The thing about the pollution here is that it ebbs and flows. Within a twelve hour period, I’ve watched the levels range from around 175 to 500. When the wind picks up on a high pollution day, I’ve found myself hoping for, and maybe getting, a clear morning the next day (a recent morning had a level of merely 35). It’s hard to believe that an “unhealthy” rating of 164, the current pollution level in Beijing at 11 pm on a Friday, has me thinking that things are pretty good (don’t forget that NYC measured 19 on the day in January when Beijing was hovering in the mid-700’s and that Bakersfield-Delano, CA, the most polluted U.S. city, had only 2 days with levels just above 200 last year). But the situation here is dire. Now that we’ve experienced a couple of the 500+ days (most recently when a sandstorm came blew in from the Gobi Dessert), Manu and I have considered not returning to Beijing (before this we could see ourselves coming back for an extended period at some point in the future when Manu’s on a sabbatical to do more research). It really is debilitating and depressing to be trapped inside because the air outside is too poisonous to go into with the kids.
I keep hoping that the air will improve as we move into spring and summer, which has been an historically better time for cleaner air here. We do have to get through the sandstorm season, but the heavily subsidized coal-fed heating system that heats all buildings north of the Yangtse River (Southern China really suffered at times during this very cold winter, as there is no public heating network and private devices tend not to be as effective), will be shut off by the government on March 15th. The government has acknowledged concern in recent months and apparently is taking some measures to alleviate the pollution levels. (I got a kick out of how the government tried to blame an increase in pollution on Lantern Festival fireworks and also on street barbecues).

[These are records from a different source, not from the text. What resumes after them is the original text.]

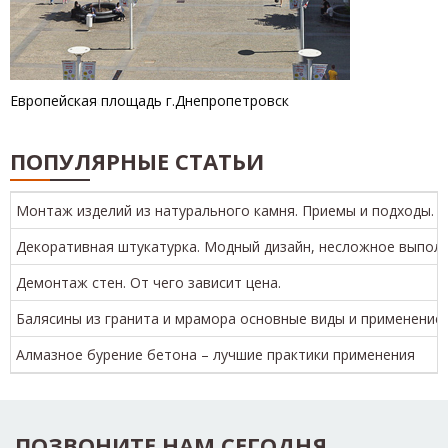
с.Капитановка
Европейская площадь г.Днепропетровск
ПОПУЛЯРНЫЕ СТАТЬИ
Монтаж изделий из натурального камня. Приемы и подходы.
Декоративная штукатурка. Модный дизайн, несложное выполн
Демонтаж стен. От чего зависит цена.
Балясины из гранита и мрамора основные виды и применение
Алмазное бурение бетона – лучшие практики применения
ПОЗВОНИТЕ НАМ СЕГОДНЯ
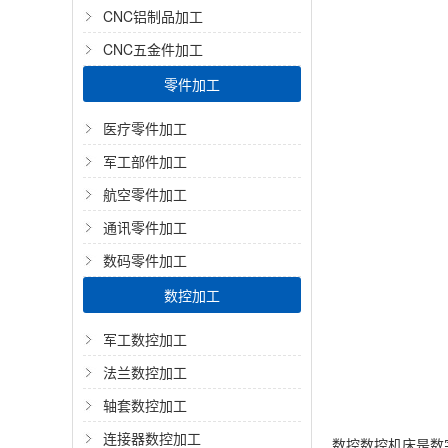
CNC铝制品加工
CNC五金件加工
零件加工
医疗零件加工
军工部件加工
航空零件加工
通讯零件加工
数码零件加工
数控加工
军工数控加工
法兰数控加工
轴套数控加工
连接器数控加工
数控数控机床是数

As our days in Beijing right now are always punctuated by at least some constant level of awareness of what’s going on with the rising and falling of pollution levels, I was both amused and saddened by a December 1970 National Geographic photo caption quoted in a book I’m reading (Aminta Arrington’s Home is a Roof over a Pig): “Everywhere workers, peasants, and officials travel by bike in a China that counts the private auto an extreme luxury. But they enjoy the blessing: an almost complete absence of pollution from car exhausts. Premier Chou Enlai believes that by starting late to industrialize, China may avoid the pollution now plaguing other nations” (Kindle edition 34%). Just as London cleaned its industrialization-fueled air, can Beijing (and other Chinese cities) do the same? I have no doubt that if any government in the world could enforce change, it would be China. The question is, though, with the potential price of limiting economic development, how much of a priority, really, is cleaning the air?
P.S. In post-industrialized countries, it’s easy to scoff at the seeming price developing nations are willing to pay for industrialization. Still , we see economic development and environmental degradation playing out in the U.S. today with the fracking process (listen to a gripping This American Life episode about Penn State’s involvement in fracking and read a review of “Promised Land,” a recent Hollywood take on the tensions surrounding accepting drilling in a community, or not). Sadly, it seems that less economically prosperous areas are the ones that often become enticed by the seeming prospect of easy money while sometimes being willing to overlook the negative consequences, such as poisoned ground water.